By
Jeff Jacoby Globe Columnist June 05, 2018
The Supreme Court’s
decision Monday in Masterpiece Cakeshop v. Colorado Civil Rights Commission was not a legal landmark. It broke no constitutional ground. It affirmed no important new principle in the interpretation of the First or Fourteenth Amendments. The justices ruled 7-2 in favor of Jack Phillips, the owner of the specialty cake shop who was punished for refusing to design a cake to celebrate a same-sex marriage. But their verdict was widely downplayed as a temporary stopgap, limited to the somewhat unusual facts of Phillips’s case, and holding out little reassurance to other vendors with religious objections to gay marriage.
I think that misses the point.
It’s true that Justice Anthony Kennedy’s majority opinion sidestepped the hard questions posed by this litigation. Can someone who opposes gay marriage be compelled to support it through his work? Is the artistry involved in designing a cake a form of speech under the First Amendment? When should claims of religious liberty trump the principle of nondiscrimination? The resolution of those issues, Kennedy wrote, “must await further elaboration in the courts.” By and large,
conservatives and
religious-liberty advocates saw little to celebrate in Monday’s ruling — “
empty calories,” the Cato Institute’s Ilya Shapiro called it — while those who opposed Phillips rejoiced in the narrowness of the decision. “We lost a battle, but won the war,”

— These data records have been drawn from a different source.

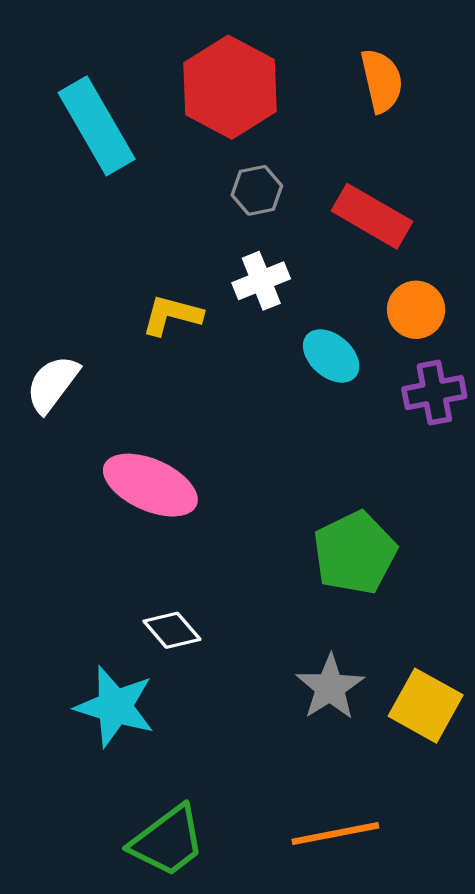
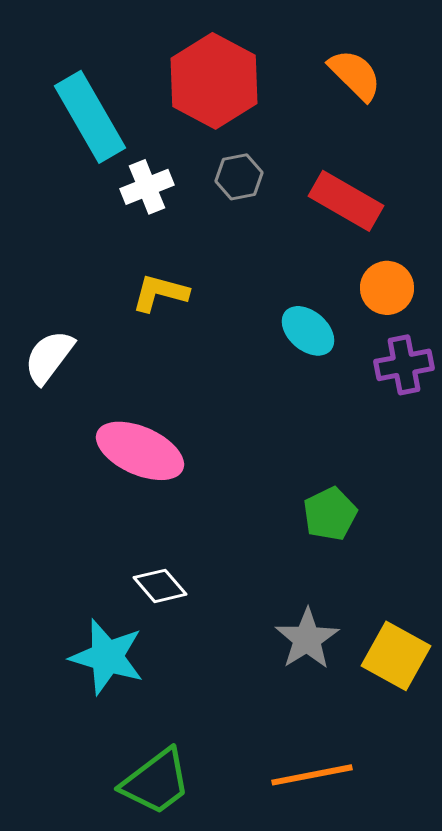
orange semicircle: (382, 81) -> (355, 75), turned -32
white cross: (261, 281) -> (147, 187), moved
green pentagon: (355, 553) -> (330, 514), size x0.7

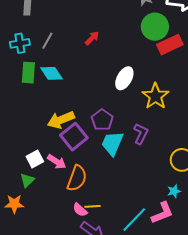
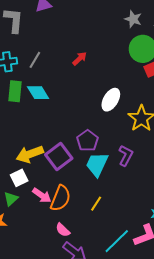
yellow arrow: (61, 120) -> (30, 154), moved
pink arrow: (57, 162) -> (42, 195), moved
yellow line: (93, 206) -> (96, 204), moved, turned -56

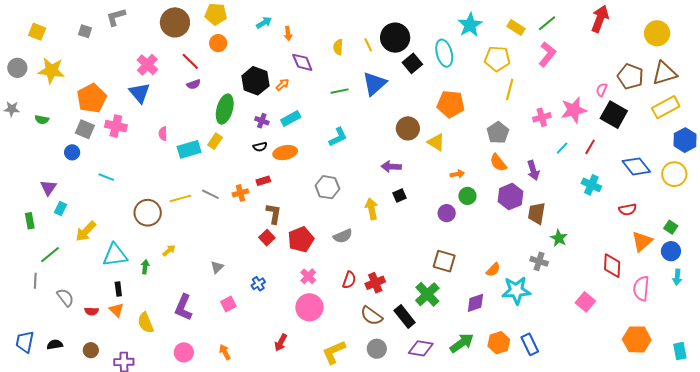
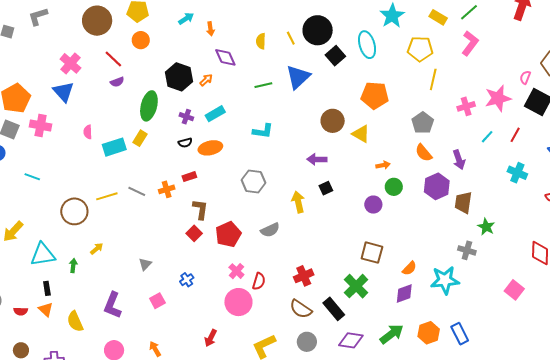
cyan L-shape: (338, 137) -> (263, 131), turned 35
orange semicircle: (493, 270) -> (409, 268), moved
red semicircle: (349, 280) -> (259, 281), moved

gloated David Cole of the ACLU, which represented the gay Colorado couple in the case.
Yet the real significance of the ruling, and of the fact that only two justices dissented, isn’t the narrowness of its legal grounds. It is the sharpness of its rebuke to the members of the Colorado Civil Rights Commission for their bigoted comments when Jack Phillips was summoned to a hearing before them. After the baker explained that his Christian faith does not allow him to use his creative talent to celebrate same-sex marriage, one of the commissioners dismissed his plea for freedom of conscience as “one of the most despicable pieces of rhetoric.” No other commissioner objected as he lectured Phillips that “freedom of religion” is just a pretext that has been used to “justify all kinds of discrimination throughout history,” including slavery and the Holocaust.